- By FBNQuest Analysts
The monetary policy committee (MPC) holds its latest meeting today and tomorrow. In the earlier days of the COVID-19 pandemic rate-setting bodies globally were in easing mode and eager to provide a monetary stimulus. Indeed the MPC cut its policy rate twice in 2020. The most common decision has since been ‘hold’ although a few in the EM universe such as Turkey have shifted to a tightening stance. A third rate cut would be a surprise this week, given the persistent rise in inflation for 18 successive months.
The committee argued in January that easing would increase negative real interest rates. This argument has since been reinforced. The risk from tightening at the time was that it would add to borrowing costs, and thus undermine efforts to restore growth and support job creation.

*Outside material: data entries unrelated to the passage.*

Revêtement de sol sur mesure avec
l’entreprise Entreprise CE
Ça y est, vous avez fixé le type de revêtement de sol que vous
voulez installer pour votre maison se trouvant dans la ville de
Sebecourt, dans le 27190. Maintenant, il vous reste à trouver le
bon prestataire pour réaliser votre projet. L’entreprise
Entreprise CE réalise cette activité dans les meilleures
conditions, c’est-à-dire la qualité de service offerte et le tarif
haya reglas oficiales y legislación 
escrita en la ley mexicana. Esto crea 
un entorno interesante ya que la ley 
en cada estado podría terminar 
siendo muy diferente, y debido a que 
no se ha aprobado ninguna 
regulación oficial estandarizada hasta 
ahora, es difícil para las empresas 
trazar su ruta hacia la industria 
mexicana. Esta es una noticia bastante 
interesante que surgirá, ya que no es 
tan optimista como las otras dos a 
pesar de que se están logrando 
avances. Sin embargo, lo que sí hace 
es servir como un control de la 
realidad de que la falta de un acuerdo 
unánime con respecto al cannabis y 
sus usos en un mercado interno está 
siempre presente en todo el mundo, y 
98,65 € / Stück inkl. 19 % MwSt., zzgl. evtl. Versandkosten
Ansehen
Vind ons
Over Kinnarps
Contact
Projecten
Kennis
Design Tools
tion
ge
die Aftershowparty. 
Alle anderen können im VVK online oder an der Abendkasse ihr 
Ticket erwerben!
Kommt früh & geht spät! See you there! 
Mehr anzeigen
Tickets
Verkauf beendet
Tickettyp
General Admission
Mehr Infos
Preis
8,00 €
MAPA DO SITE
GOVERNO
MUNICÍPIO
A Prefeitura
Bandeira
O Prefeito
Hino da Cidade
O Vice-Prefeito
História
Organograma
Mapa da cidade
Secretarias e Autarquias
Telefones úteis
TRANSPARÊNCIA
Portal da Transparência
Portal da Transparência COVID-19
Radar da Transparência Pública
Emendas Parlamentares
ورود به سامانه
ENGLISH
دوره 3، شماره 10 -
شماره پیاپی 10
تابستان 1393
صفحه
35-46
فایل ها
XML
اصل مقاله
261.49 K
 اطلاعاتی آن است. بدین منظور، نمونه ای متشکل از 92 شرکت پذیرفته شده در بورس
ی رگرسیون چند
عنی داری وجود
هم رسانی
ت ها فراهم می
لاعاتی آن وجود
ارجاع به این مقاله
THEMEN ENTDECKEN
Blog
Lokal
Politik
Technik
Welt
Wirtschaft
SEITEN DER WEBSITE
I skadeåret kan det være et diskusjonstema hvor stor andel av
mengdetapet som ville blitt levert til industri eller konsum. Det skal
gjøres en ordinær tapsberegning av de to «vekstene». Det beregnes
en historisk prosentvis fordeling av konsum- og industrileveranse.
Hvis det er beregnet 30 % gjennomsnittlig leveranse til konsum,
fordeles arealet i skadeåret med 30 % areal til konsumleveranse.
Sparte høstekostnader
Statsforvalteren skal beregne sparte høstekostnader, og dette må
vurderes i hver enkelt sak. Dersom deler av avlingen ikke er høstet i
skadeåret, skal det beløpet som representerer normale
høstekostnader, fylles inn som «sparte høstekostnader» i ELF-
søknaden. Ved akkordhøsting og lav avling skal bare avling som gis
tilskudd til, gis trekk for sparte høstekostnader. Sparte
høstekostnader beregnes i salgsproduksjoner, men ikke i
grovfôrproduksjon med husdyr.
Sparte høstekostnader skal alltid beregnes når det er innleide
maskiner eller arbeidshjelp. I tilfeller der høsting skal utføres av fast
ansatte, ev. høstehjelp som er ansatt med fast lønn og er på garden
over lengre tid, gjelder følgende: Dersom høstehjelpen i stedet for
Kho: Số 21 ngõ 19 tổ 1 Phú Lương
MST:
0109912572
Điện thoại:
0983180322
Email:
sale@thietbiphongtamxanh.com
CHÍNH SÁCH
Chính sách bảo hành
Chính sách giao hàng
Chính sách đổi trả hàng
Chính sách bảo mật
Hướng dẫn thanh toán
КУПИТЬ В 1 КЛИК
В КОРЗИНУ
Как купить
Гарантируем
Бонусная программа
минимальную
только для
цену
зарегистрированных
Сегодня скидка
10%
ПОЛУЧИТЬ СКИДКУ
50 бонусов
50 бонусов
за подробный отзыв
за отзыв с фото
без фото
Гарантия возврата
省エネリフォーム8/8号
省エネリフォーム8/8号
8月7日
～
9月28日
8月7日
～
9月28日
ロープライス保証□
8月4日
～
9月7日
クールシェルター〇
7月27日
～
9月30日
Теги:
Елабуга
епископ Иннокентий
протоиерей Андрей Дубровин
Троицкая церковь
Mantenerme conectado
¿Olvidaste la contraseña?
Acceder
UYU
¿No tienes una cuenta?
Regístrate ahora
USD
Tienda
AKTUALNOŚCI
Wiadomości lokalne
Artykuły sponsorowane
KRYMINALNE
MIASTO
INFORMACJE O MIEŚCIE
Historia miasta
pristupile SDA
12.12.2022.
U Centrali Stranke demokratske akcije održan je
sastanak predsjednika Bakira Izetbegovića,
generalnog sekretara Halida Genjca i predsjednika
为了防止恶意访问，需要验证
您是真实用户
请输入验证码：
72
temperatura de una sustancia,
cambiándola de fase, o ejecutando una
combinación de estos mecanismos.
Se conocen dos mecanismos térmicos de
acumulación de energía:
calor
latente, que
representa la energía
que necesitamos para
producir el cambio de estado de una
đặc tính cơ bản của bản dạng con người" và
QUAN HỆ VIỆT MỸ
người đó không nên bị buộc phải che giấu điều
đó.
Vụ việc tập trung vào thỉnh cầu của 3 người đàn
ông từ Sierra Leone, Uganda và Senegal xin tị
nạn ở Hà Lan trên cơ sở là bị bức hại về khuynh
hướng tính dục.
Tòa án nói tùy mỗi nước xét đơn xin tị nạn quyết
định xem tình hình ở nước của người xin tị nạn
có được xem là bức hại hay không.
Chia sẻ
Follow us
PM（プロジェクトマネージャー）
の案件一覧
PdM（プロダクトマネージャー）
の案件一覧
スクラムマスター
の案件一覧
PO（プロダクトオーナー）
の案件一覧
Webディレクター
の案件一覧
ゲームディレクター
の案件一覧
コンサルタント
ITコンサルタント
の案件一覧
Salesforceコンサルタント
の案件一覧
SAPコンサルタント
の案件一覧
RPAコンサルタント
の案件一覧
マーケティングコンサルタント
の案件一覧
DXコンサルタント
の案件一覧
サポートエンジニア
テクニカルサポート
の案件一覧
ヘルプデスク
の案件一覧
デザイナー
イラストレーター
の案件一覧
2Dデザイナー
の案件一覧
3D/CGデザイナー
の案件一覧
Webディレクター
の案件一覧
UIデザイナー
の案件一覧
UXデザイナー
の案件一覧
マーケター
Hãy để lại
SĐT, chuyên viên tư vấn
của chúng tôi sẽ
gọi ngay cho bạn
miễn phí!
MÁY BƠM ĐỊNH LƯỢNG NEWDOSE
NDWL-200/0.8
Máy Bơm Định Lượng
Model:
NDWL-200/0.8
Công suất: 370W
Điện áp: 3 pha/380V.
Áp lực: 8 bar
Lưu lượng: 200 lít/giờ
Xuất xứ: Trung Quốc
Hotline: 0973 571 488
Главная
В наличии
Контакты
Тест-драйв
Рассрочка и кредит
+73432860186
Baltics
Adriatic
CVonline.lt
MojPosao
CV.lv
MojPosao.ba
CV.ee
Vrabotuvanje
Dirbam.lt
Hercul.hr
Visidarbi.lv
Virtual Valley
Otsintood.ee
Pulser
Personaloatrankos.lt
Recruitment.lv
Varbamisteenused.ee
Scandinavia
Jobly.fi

The MPC opted then for a ‘hold’ decision and is likely to do so again this week.
Since January we have had the pleasant surprise of a return to GDP growth in Q4 2020, albeit a modest 0.1% y/y. Our take is that we cannot ignore the possibility of a negative figure in Q1 ’21 (Good Morning Nigeria, 19 February 2021). The authorities, however, are likely to view the pleasant surprise as the beginning of a rebound in output.
As the rebound gathers momentum, the committee argued, the negative output gap closes and inflationary pressures ease. We should say that many of these pressures are supply-side or, to use the MPC’s terminology, “legacy structural factors”. Poor roads and insecurity in growing areas, for example, are not quickly solved.
Since January we have also had the latest labour market report from the National Bureau of Statistics. The increase in the unemployment rate to 33.3% in Q4 ’20 is another reason not to tighten: job creation is enough of a challenge without a rise in borrowing costs. If we take together the unemployment rate and Nigeria’s strict definition of the underemployment rate, we come to 49.2% for Q4.
If, as the MPC appeared to feel two months ago, a rebound in output was underway (before the national accounts for Q4 ’20), then the labour market report is a reason for another ‘hold’ decision.
The global economic landscape has become more Nigeria-friendly. The recovery of the Chinese economy has continued, the oil price has firmed thanks largely to Saudi output restraint, the US Congress has approved the USD1.9trn stimulus package of the Biden administration and the rollout of vaccines has been impressive in some advanced economies. We will be curious to see the committee’s view on the impact of the improvements on the Nigerian economy.
The MPC tends to comment sensitively, if at all, on the fx regime. There is, of course, a large overlap between committee membership and the most senior ranks of the CBN. That said, we cannot see evidence that the CBN is having second thoughts on the naira exchange rate(s).
Some of our counterparts, particularly those employed by large international banks, argue that the CBN is making its way back to policy orthodoxy. We think otherwise, and recall that the head of monetary policy was contradicted by the governor earlier this month for suggesting that OMO bills would again become tools for liquidity management and nothing more.
If we are searching for more evidence of the CBN’s heterodoxy, we need look no further than its burgeoning role in development finance. By January the CBN had already disbursed NGN2trn in its credit response to COVID-19.